* **Exercise description**
Please copy out the lines in the entries that contain "care".

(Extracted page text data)
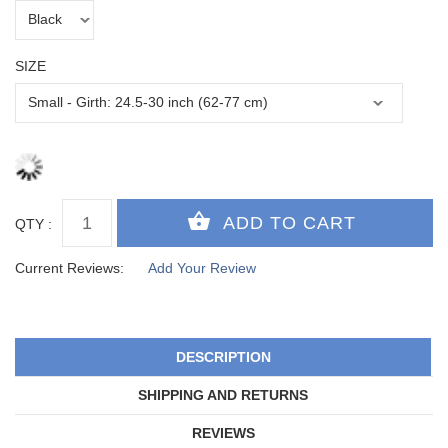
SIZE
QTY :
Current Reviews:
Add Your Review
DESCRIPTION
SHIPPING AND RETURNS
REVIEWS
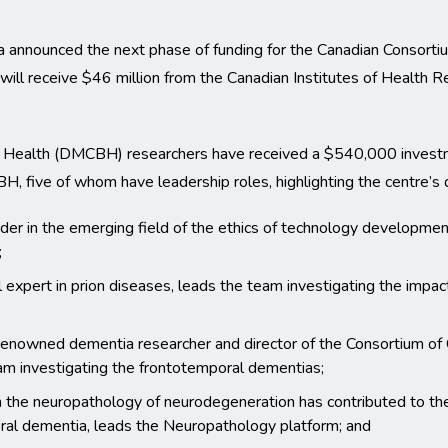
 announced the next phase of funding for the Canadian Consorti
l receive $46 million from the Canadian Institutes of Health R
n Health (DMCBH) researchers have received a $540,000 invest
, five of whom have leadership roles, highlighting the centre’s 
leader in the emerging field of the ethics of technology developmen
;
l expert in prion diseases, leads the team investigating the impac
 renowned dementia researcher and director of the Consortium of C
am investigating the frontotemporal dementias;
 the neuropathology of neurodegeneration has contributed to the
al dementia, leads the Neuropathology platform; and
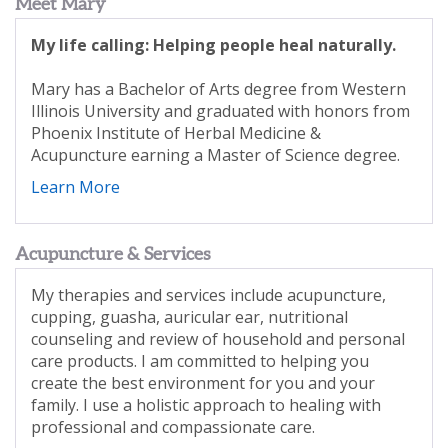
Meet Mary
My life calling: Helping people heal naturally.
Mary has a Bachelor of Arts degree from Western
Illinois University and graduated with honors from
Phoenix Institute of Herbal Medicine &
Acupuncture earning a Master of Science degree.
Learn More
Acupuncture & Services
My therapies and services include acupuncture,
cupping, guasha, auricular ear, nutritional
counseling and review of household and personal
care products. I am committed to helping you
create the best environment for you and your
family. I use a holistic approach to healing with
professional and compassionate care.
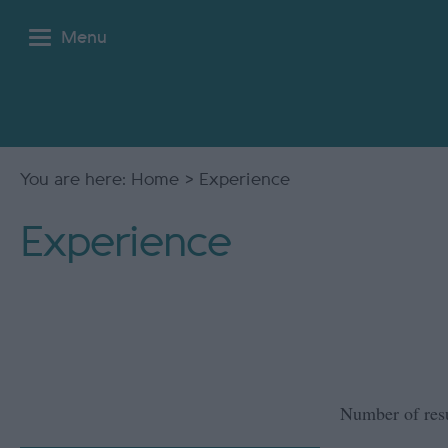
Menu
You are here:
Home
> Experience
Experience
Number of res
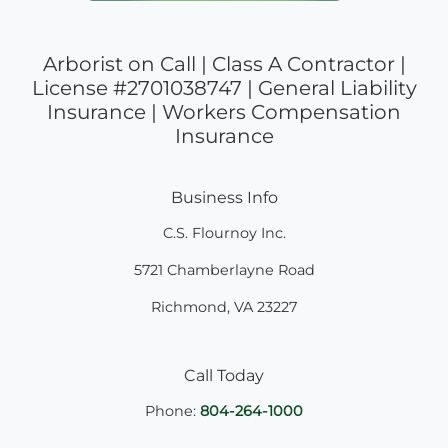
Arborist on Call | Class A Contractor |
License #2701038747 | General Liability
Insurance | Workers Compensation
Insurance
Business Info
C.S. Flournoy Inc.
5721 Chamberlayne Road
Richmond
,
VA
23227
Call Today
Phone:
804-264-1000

--

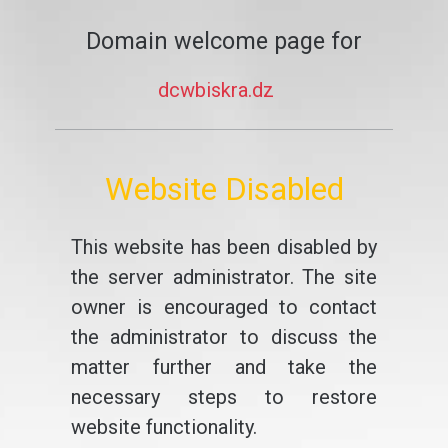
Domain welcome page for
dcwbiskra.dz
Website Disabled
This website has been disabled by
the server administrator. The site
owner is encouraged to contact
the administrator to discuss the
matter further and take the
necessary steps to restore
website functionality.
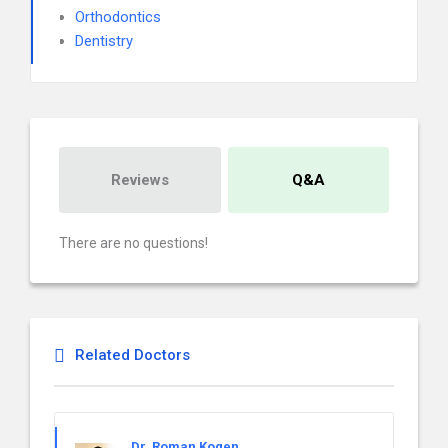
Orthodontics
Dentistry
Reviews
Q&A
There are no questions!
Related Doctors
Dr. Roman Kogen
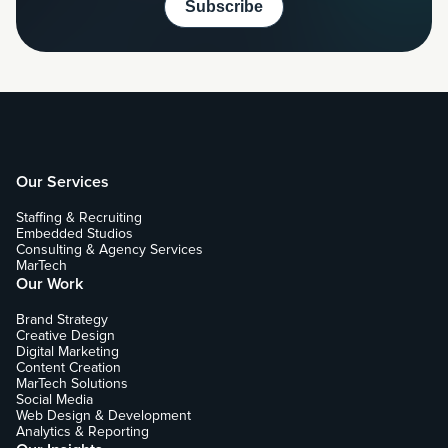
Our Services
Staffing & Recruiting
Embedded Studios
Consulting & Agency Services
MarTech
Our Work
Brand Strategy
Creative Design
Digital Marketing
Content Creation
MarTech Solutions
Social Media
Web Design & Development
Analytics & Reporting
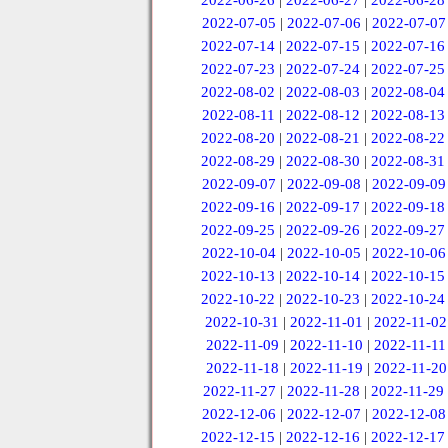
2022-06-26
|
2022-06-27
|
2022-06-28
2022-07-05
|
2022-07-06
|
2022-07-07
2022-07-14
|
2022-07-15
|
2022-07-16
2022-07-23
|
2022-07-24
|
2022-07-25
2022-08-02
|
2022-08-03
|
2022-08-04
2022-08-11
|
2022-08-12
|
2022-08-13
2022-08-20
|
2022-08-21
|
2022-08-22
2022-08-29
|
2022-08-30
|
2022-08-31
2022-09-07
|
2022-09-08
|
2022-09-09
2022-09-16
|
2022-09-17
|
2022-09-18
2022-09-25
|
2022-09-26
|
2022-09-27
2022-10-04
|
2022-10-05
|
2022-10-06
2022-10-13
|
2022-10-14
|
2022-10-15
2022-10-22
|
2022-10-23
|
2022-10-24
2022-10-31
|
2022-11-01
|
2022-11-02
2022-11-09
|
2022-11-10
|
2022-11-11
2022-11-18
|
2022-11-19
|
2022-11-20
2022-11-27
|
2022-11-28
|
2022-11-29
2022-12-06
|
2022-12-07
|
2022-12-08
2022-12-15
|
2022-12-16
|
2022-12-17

* **Task solution**
care products. I am committed to helping you
professional and compassionate care.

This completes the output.